Exercise:
Return the data that follows exactly, with each line intact.

======== Information supplied

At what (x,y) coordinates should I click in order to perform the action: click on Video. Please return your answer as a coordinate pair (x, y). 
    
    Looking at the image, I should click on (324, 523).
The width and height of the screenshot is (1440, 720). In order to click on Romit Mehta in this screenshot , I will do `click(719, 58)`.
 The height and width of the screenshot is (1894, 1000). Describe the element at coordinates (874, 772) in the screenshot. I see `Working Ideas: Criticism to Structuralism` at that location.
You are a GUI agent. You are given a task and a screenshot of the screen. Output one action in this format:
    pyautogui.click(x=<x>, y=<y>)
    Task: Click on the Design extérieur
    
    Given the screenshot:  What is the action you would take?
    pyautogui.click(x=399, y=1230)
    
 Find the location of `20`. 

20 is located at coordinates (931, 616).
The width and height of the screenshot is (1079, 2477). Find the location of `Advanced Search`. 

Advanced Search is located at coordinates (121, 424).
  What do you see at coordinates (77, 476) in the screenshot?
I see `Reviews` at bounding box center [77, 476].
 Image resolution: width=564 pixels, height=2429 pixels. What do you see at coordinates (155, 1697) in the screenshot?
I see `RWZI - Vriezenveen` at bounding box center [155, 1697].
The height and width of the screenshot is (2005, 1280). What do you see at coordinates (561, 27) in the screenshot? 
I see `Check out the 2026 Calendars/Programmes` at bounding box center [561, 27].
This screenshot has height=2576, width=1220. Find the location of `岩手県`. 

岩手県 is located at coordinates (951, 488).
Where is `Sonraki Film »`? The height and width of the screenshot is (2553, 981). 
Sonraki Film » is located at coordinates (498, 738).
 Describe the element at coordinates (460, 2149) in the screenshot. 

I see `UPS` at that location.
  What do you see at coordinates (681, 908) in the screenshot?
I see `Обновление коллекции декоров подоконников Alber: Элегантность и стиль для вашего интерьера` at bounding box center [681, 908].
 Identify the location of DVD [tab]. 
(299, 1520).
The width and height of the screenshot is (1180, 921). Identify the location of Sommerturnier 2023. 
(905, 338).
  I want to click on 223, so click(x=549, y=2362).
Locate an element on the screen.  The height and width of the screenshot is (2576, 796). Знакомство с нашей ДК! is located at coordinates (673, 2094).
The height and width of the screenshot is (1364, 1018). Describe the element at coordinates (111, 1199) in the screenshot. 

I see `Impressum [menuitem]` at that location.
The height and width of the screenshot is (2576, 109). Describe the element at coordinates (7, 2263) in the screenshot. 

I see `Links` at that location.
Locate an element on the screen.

================

Answer area:
At what (x,y) coordinates should I click in order to perform the action: click on Video. Please return your answer as a coordinate pair (x, y). 
    
    Looking at the image, I should click on (324, 523).
The width and height of the screenshot is (1440, 720). In order to click on Romit Mehta in this screenshot , I will do `click(719, 58)`.
 The height and width of the screenshot is (1894, 1000). Describe the element at coordinates (874, 772) in the screenshot. I see `Working Ideas: Criticism to Structuralism` at that location.
You are a GUI agent. You are given a task and a screenshot of the screen. Output one action in this format:
    pyautogui.click(x=<x>, y=<y>)
    Task: Click on the Design extérieur
    
    Given the screenshot:  What is the action you would take?
    pyautogui.click(x=399, y=1230)
    
 Find the location of `20`. 

20 is located at coordinates (931, 616).
The width and height of the screenshot is (1079, 2477). Find the location of `Advanced Search`. 

Advanced Search is located at coordinates (121, 424).
  What do you see at coordinates (77, 476) in the screenshot?
I see `Reviews` at bounding box center [77, 476].
 Image resolution: width=564 pixels, height=2429 pixels. What do you see at coordinates (155, 1697) in the screenshot?
I see `RWZI - Vriezenveen` at bounding box center [155, 1697].
The height and width of the screenshot is (2005, 1280). What do you see at coordinates (561, 27) in the screenshot? 
I see `Check out the 2026 Calendars/Programmes` at bounding box center [561, 27].
This screenshot has height=2576, width=1220. Find the location of `岩手県`. 

岩手県 is located at coordinates (951, 488).
Where is `Sonraki Film »`? The height and width of the screenshot is (2553, 981). 
Sonraki Film » is located at coordinates (498, 738).
 Describe the element at coordinates (460, 2149) in the screenshot. 

I see `UPS` at that location.
  What do you see at coordinates (681, 908) in the screenshot?
I see `Обновление коллекции декоров подоконников Alber: Элегантность и стиль для вашего интерьера` at bounding box center [681, 908].
 Identify the location of DVD [tab]. 
(299, 1520).
The width and height of the screenshot is (1180, 921). Identify the location of Sommerturnier 2023. 
(905, 338).
  I want to click on 223, so click(x=549, y=2362).
Locate an element on the screen.  The height and width of the screenshot is (2576, 796). Знакомство с нашей ДК! is located at coordinates (673, 2094).
The height and width of the screenshot is (1364, 1018). Describe the element at coordinates (111, 1199) in the screenshot. 

I see `Impressum [menuitem]` at that location.
The height and width of the screenshot is (2576, 109). Describe the element at coordinates (7, 2263) in the screenshot. 

I see `Links` at that location.
Locate an element on the screen.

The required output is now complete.